Our lady of Regla has an illustrious history that goes back to Saint Augustine (354–430). The early Fathers of the Church, it is said, had instructed that a statue of a black virgin be carved in wood and placed in his chapel in Hippo, present-day Annaba in Algeria. Thirteen years after the death of St. Augustine, when Hippo was attacked and destroyed by the Vandals, the monks fled to Spain and took the statue with them. They placed it on a spot that looked out to sea, and this is where the devotion began. In time, Our Lady of Regla became the patroness of mariners. This is why it was also adopted as the patron saint of the quaint village of Regla, located on the northeastern side of Havana’s Bay in a pre-Columbian Indian settlement that would later be populated by fishermen and sailors.
On the Virgin’s feast day, September 7th, the faithful come to Cuba’s National Sanctuary of Our Lady of Regla, continuing a tradition that began in the 17th century. The image that we see today is an exact copy of the head of the original statue. It was brought from Spain in 1696 by Sergeant Major Don Pedro de Aranda y Avellaneda and placed on the altar of the church that substituted the original wooden structure, which was destroyed by a hurricane. Today’s Sanctuary, a modest and humble building erected from 1811 to 1818, is far from majestic. Its altars are not filled with gold or other material riches. It stands on a small rise fittingly facing the sea.
The statue of the Black Madonna, as it is also known, has lived an adventurous life. When Havana was captured by the British in 1762, it was taken to the church of the small town of El Calvario, and then to a sugar mill in nearby Managua. This was done to prevent the statue from falling in the hands of the subjects of “treacherous Albion.” In 1958, it was abducted, with the priest’s knowledge and consent, by young revolutionaries who opposed Batista’s dictatorship.

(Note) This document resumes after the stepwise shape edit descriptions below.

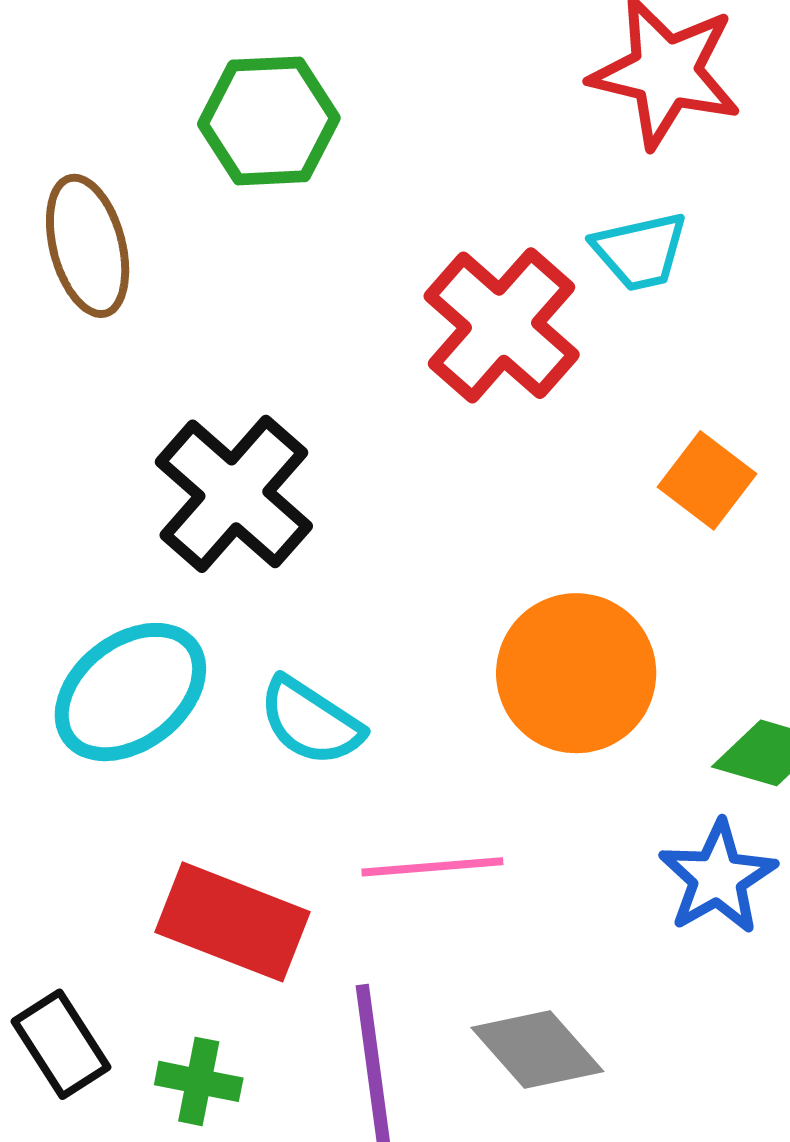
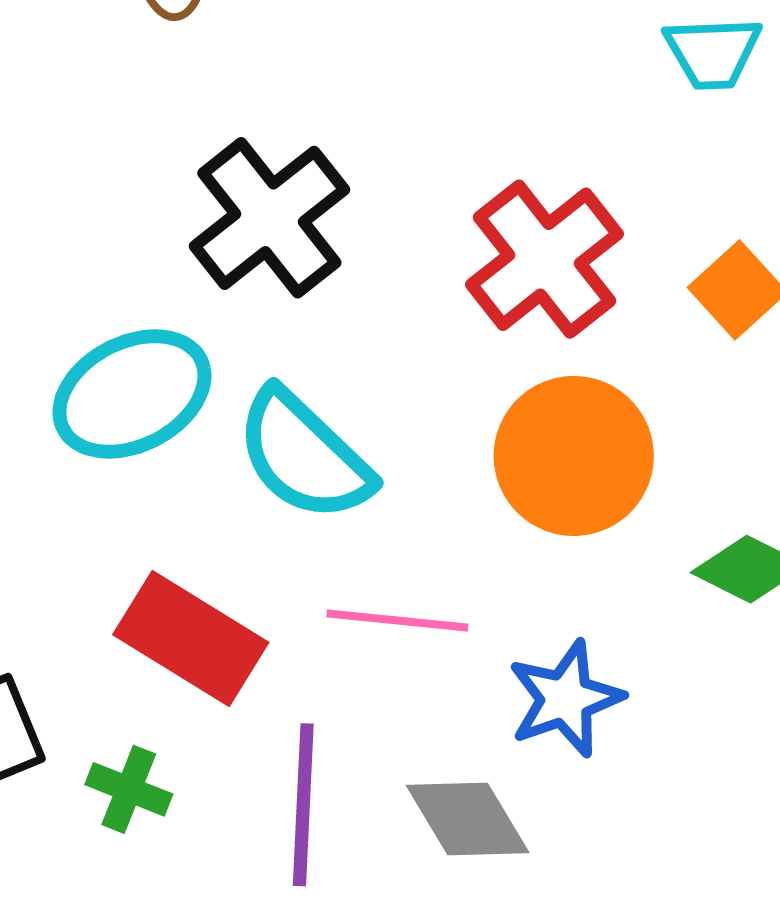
red cross: (502, 325) -> (544, 259), moved
cyan semicircle: (311, 721) -> (304, 455), size x1.4
blue star: (718, 878) -> (565, 699), moved

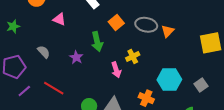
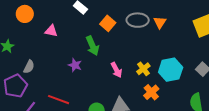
gray semicircle: (44, 52) -> (29, 67), moved, turned 80
yellow cross: (133, 56) -> (143, 69), moved
orange cross: (146, 98) -> (151, 92), turned 35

As with Our Lady of Charity, devotion for Our Lady of Regla is part of this wonderful potpourri, which, according to the Cuban scholar Don Fernando Ortiz, is the basis of the Cuban nationality. The Virgin of Regla is syncretized with the Orisha Yemayá, owner of the moon, the seas and everything that lives there. She is vested with marine symbols, such as shells, conches, anchors, boats, corals, seaweeds and starfish. And her color, of course, is blue like the sea. While the pilgrimage of the patron saint of Cuba, Our Lady of Charity, is filled with yellow, the pilgrimage of Our Lady of Regla, the Cuban black virgin, is blue, as befits the Queen of the Seas.